-- Problem description --
Nothing outside the range below should be printed. Output exactly the lines from the line with "Она выдерживает высокие" to the line with "WiFi無しでは生きて", both included.

-- Materials provided --
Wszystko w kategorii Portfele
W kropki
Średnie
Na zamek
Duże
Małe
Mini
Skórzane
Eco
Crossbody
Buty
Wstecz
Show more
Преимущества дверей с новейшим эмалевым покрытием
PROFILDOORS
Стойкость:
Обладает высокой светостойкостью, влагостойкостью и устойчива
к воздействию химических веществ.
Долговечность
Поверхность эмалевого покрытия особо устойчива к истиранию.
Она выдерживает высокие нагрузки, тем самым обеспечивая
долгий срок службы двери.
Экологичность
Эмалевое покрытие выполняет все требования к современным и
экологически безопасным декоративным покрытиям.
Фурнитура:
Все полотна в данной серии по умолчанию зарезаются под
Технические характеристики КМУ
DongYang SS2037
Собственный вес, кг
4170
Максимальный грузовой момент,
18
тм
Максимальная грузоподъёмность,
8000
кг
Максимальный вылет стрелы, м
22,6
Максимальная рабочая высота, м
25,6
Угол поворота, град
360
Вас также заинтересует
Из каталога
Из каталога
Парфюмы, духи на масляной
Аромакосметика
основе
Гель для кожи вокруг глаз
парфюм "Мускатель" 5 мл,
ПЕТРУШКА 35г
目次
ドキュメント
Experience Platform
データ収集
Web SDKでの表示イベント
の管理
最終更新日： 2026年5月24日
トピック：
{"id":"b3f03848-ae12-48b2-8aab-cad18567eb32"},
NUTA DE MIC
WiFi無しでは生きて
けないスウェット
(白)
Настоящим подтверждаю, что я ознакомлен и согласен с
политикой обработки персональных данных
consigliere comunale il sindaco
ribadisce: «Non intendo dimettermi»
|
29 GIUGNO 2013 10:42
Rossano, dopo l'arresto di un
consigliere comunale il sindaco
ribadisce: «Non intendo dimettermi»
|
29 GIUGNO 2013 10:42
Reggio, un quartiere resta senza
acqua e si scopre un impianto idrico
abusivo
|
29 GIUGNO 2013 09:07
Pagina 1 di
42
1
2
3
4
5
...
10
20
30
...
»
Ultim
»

* * *

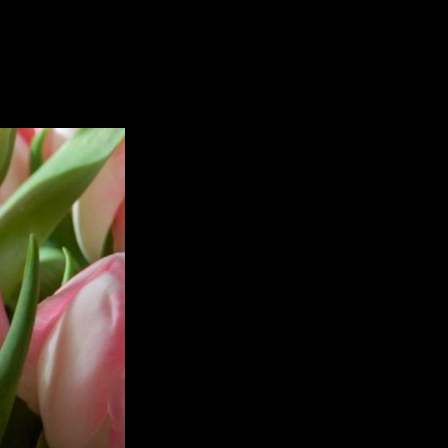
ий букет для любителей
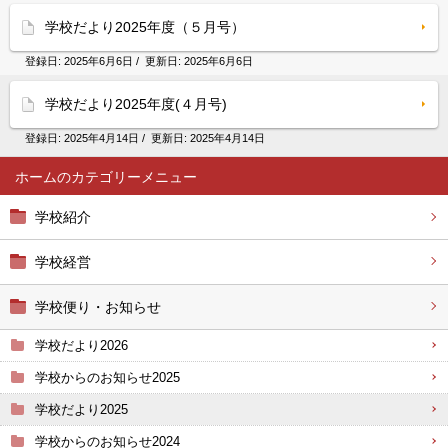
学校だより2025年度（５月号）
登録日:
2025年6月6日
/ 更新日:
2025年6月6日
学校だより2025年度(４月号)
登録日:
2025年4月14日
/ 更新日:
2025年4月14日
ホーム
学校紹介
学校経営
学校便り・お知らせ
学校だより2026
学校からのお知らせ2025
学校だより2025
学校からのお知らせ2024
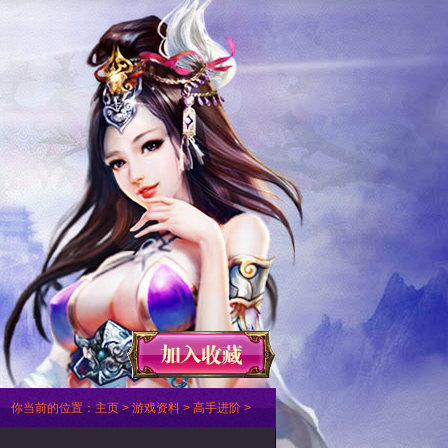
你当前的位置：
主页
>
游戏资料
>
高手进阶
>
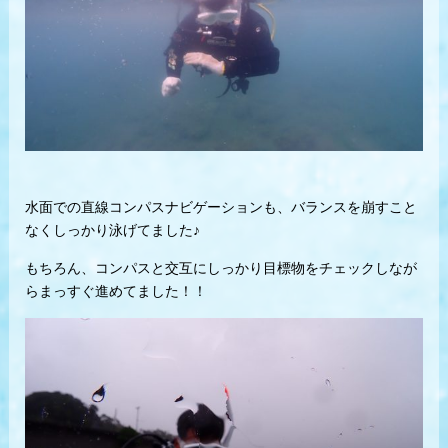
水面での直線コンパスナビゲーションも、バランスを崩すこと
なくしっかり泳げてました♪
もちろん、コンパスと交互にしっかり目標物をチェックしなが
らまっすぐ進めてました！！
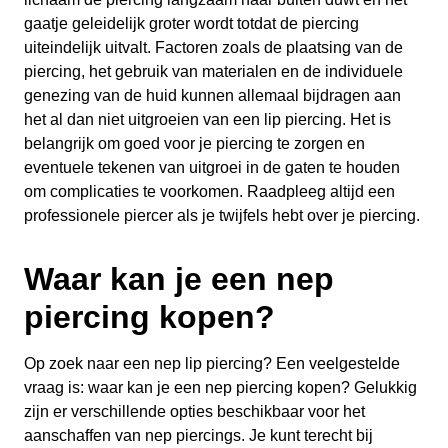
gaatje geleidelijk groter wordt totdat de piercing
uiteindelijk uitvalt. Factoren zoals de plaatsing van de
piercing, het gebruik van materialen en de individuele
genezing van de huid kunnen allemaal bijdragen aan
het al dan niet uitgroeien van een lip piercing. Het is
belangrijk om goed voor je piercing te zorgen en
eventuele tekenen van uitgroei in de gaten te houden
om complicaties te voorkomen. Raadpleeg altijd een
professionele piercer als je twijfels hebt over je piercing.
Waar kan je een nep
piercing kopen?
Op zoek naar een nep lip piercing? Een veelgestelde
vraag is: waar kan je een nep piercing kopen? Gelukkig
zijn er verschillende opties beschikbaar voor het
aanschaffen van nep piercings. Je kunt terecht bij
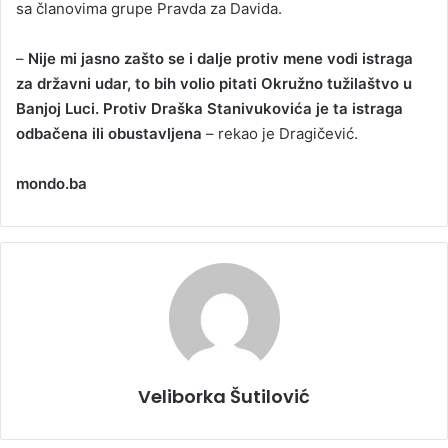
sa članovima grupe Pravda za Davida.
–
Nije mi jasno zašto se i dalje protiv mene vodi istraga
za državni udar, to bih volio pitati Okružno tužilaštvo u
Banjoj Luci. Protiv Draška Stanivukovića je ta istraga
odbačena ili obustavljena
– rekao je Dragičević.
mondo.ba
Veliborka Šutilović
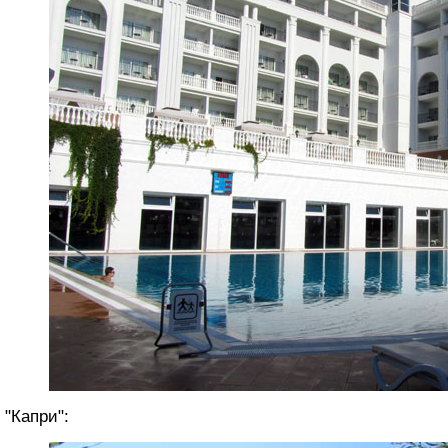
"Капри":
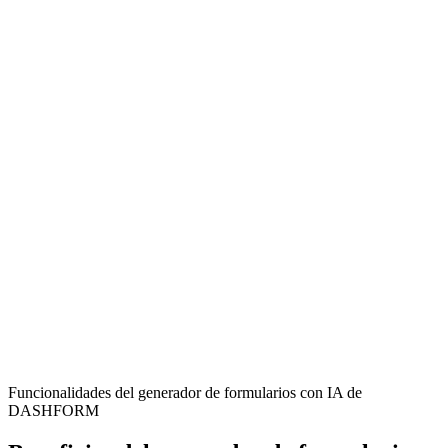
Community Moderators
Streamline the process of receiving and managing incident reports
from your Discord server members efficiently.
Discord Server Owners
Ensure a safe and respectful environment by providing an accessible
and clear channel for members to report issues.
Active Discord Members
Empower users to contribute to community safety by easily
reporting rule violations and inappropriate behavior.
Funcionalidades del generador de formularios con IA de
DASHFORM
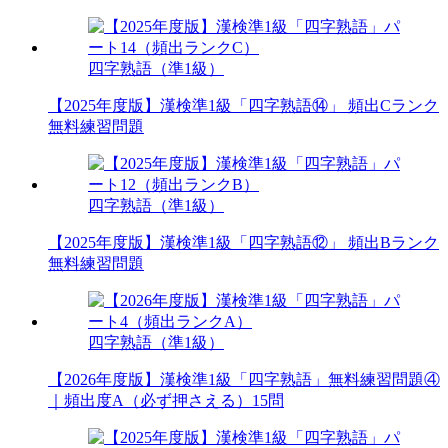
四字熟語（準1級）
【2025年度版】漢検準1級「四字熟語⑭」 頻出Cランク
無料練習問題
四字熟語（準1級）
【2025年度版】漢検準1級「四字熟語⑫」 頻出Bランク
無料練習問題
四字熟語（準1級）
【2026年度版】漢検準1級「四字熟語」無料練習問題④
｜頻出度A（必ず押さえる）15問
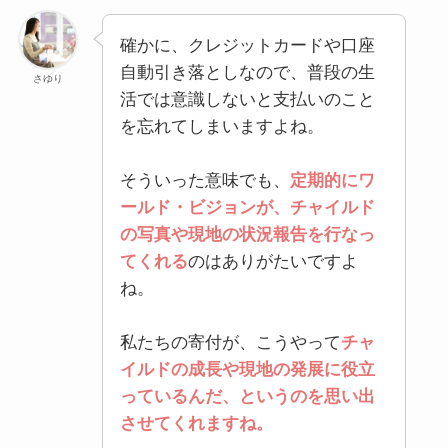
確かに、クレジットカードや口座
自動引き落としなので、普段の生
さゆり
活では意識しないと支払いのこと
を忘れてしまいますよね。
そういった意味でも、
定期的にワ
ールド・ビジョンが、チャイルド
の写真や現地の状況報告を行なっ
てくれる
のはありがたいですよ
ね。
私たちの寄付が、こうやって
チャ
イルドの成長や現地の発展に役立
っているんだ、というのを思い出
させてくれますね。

-- Response area --
Она выдерживает высокие нагрузки, тем самым обеспечивая
долгий срок службы двери.
Экологичность
Эмалевое покрытие выполняет все требования к современным и
экологически безопасным декоративным покрытиям.
Фурнитура:
Все полотна в данной серии по умолчанию зарезаются под
Технические характеристики КМУ
DongYang SS2037
Собственный вес, кг
4170
Максимальный грузовой момент,
18
тм
Максимальная грузоподъёмность,
8000
кг
Максимальный вылет стрелы, м
22,6
Максимальная рабочая высота, м
25,6
Угол поворота, град
360
Вас также заинтересует
Из каталога
Из каталога
Парфюмы, духи на масляной
Аромакосметика
основе
Гель для кожи вокруг глаз
парфюм "Мускатель" 5 мл,
ПЕТРУШКА 35г
目次
ドキュメント
Experience Platform
データ収集
Web SDKでの表示イベント
の管理
最終更新日： 2026年5月24日
トピック：
{"id":"b3f03848-ae12-48b2-8aab-cad18567eb32"},
NUTA DE MIC
WiFi無しでは生きて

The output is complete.